### Task to complete
Before copying, set the pictures aside; then repeat every line below verbatim.

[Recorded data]
────────

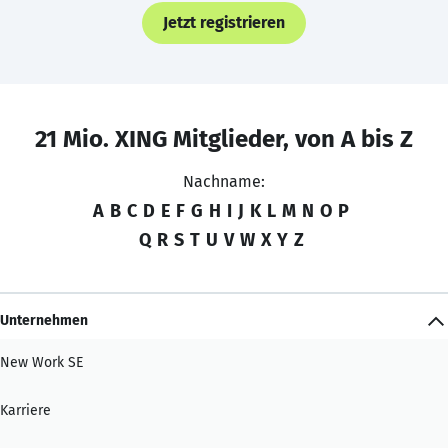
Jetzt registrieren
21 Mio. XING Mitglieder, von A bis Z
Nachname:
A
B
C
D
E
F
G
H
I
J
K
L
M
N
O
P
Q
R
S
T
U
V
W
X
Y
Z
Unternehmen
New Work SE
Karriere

────────

### Answer box
Jetzt registrieren
21 Mio. XING Mitglieder, von A bis Z
Nachname:
A
B
C
D
E
F
G
H
I
J
K
L
M
N
O
P
Q
R
S
T
U
V
W
X
Y
Z
Unternehmen
New Work SE
Karriere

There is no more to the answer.